Everything, Charlie has learned, runs on favors. It does not matter if you think the favor is right or wrong, you just do it.  Prison runs on the enforcement of rules: the inmates follow them as do the guards, many of whom were previously servicemen. "War," Charlie says, "is a word you use when someone is coming to kill you....it has nothing to do with...what you think is right or wrong." Similarly, the idea of brotherhood is very important to Charlie because he has been in institutions all his life, where he was raised in a "collective mind," where your opinions and decisions are not your own. Many of these institutions were run by clergy, who are a brotherhood. Charlie thinks very highly of veterans, a brotherhood who sacrificed their lives for him. He says that decisions that were made at the ranch were not his, they belonged to the group, to the men there. That is what he learned in prison, to make decisions for the good of the brotherhood, not just for himself.

Why he is seen as a leader is puzzling to him. Stimson says that Charlie is a natural leader: he is charismatic, enthusiastic, and confident. He was 10-15 years older than the others at the Ranch, and he took an interest in people and their problems: for instance, many of his friends needed a place to live, so he provided that for them. Charlie continues to claim that he did not tell people WHAT to do, but rather told them what they COULD do. He does not want people to know him, he wants them to know themselves: "what you see in me is you." He is aware that media interviews are not impartial, so he has adapted to that situation.  The media will pounce on anything negative or crazy, so that is what he gives them: in fact, he likes to play them. He does not care if he is misinterpreted: "it's got nothing to do with me personally." Stimson feels that the public reaction to his persona, while superficially entertaining, it is unfortunate and a misdirection of Charlies energy and potential: he has so much more to offer the world than a series of performances. When he has said this to Charlie, he has simply responded by saying, "how would you play it?"

Chapter Nineteen: "Afterword."

In the final analysis, Stimson writes that had he severed himself from the trial of his co-defendants, he would have been given a much lighter sentence.

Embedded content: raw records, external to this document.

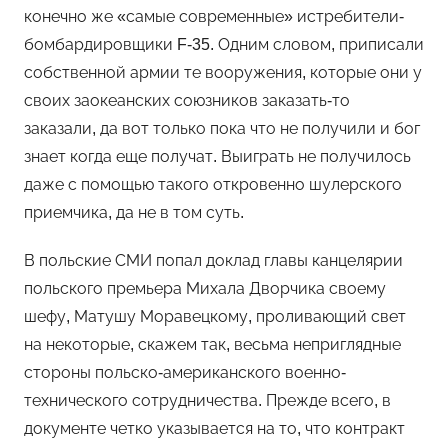
конечно же «самые современные» истребители-
бомбардировщики F-35. Одним словом, приписали
собственной армии те вооружения, которые они у
своих заокеанских союзников заказать-то
заказали, да вот только пока что не получили и бог
знает когда еще получат. Выиграть не получилось
даже с помощью такого откровенно шулерского
приемчика, да не в том суть.
В польские СМИ попал доклад главы канцелярии
польского премьера Михала Дворчика своему
шефу, Матушу Моравецкому, проливающий свет
на некоторые, скажем так, весьма неприглядные
стороны польско-американского военно-
технического сотрудничества. Прежде всего, в
документе четко указывается на то, что контракт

However, he stood by his friends. Stimson finds him to be nothing if not consistent in the way he describes the events of the Summer of 69, and therefore credible. He is brilliant in many regards, though deficient in others. He is both ill tempered and negative, but also good humored and full of enthusiasm. "That he has survived this long is a testament to his integrity." Condemnation of him is easy, but it is more interesting and fulfilling to try and understand him as a person. It has made Stimson a better person, he writes. He can be a bad guy, but he can also be a good guy: "As such, I can't consider him to be anything like an icon of evil. Instead, I consider him to be an icon of humanity."